··· Data

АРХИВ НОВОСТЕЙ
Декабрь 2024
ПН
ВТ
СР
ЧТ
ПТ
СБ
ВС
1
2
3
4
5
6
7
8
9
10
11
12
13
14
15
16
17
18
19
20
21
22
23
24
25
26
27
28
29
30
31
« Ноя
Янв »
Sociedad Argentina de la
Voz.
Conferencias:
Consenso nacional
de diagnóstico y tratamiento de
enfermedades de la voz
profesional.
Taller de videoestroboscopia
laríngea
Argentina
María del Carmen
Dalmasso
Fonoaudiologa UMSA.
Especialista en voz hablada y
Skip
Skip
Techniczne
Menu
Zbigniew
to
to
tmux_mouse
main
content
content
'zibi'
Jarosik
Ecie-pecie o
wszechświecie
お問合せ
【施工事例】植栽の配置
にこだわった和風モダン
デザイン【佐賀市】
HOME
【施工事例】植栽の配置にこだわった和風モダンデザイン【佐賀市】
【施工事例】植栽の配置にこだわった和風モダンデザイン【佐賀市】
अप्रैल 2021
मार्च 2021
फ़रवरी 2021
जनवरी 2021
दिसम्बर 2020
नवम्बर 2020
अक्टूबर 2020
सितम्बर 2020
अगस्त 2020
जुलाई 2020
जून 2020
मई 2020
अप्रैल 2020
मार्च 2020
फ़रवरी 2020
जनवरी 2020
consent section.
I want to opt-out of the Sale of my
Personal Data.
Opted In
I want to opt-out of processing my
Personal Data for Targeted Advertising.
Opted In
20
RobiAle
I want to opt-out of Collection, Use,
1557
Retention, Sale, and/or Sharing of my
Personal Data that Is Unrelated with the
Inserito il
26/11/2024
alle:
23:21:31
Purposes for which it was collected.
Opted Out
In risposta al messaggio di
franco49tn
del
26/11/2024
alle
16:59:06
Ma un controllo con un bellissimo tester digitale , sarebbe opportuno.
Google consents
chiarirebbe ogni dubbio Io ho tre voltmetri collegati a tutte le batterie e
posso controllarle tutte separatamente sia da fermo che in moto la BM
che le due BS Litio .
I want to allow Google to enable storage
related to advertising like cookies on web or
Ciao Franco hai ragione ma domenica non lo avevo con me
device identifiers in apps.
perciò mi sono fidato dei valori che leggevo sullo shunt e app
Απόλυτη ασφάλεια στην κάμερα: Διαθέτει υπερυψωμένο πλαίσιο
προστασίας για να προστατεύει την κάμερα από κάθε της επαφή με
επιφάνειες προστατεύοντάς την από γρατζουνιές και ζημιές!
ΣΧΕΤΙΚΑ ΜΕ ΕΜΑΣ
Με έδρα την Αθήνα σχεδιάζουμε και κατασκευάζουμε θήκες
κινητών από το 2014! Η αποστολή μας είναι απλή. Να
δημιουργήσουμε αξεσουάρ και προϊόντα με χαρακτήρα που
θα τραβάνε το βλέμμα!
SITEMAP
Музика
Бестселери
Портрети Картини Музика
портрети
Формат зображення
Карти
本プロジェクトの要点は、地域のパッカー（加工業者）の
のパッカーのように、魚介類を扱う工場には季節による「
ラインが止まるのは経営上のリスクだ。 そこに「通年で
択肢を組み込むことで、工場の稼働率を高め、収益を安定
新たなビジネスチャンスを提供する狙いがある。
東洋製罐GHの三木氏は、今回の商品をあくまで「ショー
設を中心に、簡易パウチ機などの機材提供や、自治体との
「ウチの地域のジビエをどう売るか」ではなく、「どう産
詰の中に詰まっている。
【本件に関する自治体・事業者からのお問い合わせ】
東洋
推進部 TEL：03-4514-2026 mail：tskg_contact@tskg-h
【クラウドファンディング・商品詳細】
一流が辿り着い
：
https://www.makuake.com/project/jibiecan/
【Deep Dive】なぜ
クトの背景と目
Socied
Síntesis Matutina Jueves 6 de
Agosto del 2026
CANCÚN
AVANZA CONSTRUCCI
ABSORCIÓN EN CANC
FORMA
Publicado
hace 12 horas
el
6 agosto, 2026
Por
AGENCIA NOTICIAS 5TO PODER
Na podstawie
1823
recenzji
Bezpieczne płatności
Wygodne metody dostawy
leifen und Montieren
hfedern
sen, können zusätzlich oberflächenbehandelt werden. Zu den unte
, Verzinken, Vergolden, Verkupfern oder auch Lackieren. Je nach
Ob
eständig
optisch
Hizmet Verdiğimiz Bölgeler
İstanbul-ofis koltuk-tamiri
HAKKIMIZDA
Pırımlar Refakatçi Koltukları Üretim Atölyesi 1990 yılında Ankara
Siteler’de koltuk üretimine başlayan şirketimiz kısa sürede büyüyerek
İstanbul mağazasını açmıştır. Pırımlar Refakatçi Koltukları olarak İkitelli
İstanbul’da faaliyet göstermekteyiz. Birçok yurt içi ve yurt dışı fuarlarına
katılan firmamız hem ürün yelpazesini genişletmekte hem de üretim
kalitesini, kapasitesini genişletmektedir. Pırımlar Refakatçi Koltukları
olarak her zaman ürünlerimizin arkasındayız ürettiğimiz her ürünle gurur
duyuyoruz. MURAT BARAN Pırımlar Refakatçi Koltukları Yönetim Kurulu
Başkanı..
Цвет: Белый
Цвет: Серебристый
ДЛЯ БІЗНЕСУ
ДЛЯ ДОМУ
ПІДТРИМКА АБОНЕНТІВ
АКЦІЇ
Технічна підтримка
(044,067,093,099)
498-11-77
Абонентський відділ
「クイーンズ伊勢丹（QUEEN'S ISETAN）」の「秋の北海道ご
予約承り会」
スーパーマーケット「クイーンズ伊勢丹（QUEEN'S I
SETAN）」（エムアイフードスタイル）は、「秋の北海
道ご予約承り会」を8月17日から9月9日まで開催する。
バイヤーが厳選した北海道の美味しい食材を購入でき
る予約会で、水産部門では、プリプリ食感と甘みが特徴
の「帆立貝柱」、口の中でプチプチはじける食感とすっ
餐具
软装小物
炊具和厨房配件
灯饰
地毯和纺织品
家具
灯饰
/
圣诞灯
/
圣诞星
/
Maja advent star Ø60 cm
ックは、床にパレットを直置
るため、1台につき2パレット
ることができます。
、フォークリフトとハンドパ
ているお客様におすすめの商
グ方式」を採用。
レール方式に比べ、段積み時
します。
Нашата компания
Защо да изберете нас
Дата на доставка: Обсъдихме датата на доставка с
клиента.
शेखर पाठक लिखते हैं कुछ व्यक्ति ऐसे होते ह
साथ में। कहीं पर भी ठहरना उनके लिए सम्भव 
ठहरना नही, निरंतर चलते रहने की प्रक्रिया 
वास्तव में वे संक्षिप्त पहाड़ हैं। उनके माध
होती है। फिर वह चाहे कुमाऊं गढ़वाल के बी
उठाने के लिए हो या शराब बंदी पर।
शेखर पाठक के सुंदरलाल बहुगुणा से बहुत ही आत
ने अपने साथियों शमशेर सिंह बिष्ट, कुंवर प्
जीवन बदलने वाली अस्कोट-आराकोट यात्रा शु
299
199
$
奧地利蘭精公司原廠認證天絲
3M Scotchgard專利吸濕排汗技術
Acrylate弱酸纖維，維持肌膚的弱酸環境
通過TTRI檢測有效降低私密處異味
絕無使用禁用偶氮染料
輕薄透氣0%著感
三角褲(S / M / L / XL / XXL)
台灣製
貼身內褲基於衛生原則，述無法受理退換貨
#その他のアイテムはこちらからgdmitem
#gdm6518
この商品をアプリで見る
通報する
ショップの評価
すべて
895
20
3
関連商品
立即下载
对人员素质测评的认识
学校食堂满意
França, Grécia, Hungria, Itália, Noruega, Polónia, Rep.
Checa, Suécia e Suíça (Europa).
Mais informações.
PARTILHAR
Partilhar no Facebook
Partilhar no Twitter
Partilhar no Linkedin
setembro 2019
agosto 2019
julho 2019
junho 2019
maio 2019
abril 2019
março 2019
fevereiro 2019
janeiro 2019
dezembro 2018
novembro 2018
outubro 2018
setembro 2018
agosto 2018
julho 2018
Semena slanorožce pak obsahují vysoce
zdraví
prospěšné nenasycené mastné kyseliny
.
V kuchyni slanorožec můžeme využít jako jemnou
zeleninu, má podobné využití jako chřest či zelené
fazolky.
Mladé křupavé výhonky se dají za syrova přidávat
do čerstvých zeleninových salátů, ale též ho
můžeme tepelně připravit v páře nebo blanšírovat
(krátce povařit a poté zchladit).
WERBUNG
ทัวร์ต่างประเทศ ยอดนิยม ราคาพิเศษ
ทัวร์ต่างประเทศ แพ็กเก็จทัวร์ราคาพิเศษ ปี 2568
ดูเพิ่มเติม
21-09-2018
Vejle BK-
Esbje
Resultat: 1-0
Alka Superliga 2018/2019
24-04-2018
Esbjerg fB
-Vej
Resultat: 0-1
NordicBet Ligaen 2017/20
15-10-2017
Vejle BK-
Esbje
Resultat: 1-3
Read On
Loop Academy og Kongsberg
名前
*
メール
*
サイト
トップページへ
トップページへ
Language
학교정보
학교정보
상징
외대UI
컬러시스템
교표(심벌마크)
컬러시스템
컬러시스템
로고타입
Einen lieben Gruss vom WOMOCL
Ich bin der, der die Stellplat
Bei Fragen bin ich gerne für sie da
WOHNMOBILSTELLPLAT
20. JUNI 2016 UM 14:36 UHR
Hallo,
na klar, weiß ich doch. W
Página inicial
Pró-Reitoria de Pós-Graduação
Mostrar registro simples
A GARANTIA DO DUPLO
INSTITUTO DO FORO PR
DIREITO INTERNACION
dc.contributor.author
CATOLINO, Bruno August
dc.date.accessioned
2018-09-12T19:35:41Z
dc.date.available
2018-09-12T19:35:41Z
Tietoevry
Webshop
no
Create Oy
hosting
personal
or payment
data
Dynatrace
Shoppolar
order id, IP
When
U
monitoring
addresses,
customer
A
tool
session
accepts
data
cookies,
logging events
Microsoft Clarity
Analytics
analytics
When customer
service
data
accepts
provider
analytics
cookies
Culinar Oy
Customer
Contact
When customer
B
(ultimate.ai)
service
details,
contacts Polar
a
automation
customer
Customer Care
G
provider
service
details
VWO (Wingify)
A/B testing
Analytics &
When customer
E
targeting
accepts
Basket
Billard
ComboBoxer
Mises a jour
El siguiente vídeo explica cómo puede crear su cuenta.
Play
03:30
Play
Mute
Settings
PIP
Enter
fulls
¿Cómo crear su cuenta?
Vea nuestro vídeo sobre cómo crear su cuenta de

······

■ **Work instruction**: Taking the entries above, print exactly the lines starting at the line with "Pırımlar Refakatçi Koltukları Üretim" and ending at the line with "kalitesini, kapasitesini genişletmektedir.", both included.

■ **Result of the task**:
Pırımlar Refakatçi Koltukları Üretim Atölyesi 1990 yılında Ankara
Siteler’de koltuk üretimine başlayan şirketimiz kısa sürede büyüyerek
İstanbul mağazasını açmıştır. Pırımlar Refakatçi Koltukları olarak İkitelli
İstanbul’da faaliyet göstermekteyiz. Birçok yurt içi ve yurt dışı fuarlarına
katılan firmamız hem ürün yelpazesini genişletmekte hem de üretim
kalitesini, kapasitesini genişletmektedir. Pırımlar Refakatçi Koltukları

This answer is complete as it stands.